Examples of participatory programs include:
• reimbursement for all or part of the cost of a fitness membership;
• a diagnostic testing program that rewards participation, and does not base any reward on test outcomes;
• a program that reimburses costs of participating, or provides a reward for participating, in a smoking-cessation program, regardless of whether the employee quits smoking; and
• a program that rewards employees who complete a health-risk assessment, without requiring any further action.

Health-Contingent Programs

A health-contingent wellness program requires an individual to satisfy a standard related to a health factor before a reward is obtained. An important change in the regulations increases the maximum permissible reward under a health-contingent program from the prior 20-percent limit to 30 percent of the cost of coverage (50 percent if the additional amount is for programs designed to prevent or reduce tobacco use).

Unlike participatory programs, the regulations impose five requirements for health-contingent programs, applicable to both activity-only and outcome-based programs:

• individuals must have an opportunity to qualify for the reward at least once a year.
• the total reward cannot exceed the specified limits.
• the program must be reasonably designed to promote health or prevent disease.
• the program must be available to all similarly situated individuals. A reasonable alternative standard (or a waiver) must be made available to any individual for whom it is unreasonably difficult, due to a medical condition, to satisfy the standard.
• the plan must disclose the availability of alternatives to qualify for the reward (or a waiver).
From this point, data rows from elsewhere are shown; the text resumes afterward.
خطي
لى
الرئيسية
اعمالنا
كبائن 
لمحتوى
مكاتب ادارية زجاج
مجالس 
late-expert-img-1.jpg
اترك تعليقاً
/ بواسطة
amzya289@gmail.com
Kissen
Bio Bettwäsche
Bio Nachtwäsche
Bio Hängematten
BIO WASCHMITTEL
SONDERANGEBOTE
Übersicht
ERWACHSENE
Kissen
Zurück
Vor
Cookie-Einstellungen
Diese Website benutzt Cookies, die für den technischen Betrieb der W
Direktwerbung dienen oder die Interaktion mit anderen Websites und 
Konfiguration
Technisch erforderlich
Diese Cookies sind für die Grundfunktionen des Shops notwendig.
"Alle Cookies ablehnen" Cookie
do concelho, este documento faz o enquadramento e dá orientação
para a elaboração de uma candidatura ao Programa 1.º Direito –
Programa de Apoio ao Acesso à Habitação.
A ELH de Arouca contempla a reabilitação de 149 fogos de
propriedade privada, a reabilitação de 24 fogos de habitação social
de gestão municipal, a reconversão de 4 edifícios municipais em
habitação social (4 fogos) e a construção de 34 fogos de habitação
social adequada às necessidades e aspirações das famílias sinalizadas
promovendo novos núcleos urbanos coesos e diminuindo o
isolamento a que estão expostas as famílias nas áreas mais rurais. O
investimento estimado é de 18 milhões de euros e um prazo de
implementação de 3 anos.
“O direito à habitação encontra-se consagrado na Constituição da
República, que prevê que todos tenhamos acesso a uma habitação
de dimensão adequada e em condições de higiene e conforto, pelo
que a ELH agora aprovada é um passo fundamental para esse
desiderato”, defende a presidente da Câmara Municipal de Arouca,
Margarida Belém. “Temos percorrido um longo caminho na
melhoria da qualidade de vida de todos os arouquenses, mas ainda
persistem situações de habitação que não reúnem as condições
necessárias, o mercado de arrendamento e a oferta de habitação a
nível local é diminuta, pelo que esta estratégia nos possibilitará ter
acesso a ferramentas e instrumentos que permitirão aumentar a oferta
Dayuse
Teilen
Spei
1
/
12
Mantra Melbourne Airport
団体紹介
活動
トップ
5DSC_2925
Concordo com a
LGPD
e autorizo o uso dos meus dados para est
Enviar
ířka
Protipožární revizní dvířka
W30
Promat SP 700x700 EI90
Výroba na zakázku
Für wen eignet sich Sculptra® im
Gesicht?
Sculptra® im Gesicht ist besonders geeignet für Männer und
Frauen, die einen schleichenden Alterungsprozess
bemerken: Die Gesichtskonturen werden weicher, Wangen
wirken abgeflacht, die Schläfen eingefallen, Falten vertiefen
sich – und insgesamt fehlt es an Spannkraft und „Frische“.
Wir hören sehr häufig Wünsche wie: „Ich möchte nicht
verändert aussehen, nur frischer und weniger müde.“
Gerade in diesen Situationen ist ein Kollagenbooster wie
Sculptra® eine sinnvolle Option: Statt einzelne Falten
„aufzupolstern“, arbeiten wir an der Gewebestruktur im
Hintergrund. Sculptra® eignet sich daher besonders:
A program is reasonably designed if it has a reasonable chance of improving health, is not overly burdensome, and is not a subterfuge for discrimination. Reliance on studies or evidence is not required, but is encouraged as a best practice. The regulations are designed to provide flexibility and encourage innovation and experimentation. An outcome-based program must provide a reasonable alternative to individuals who do not meet the initial standard.


The final regulations do not address the tax consequences of wellness programs. According to IRS officials, the benefits provided to employees will be taxable or tax-free under general tax principles, including the fringe-benefit rules.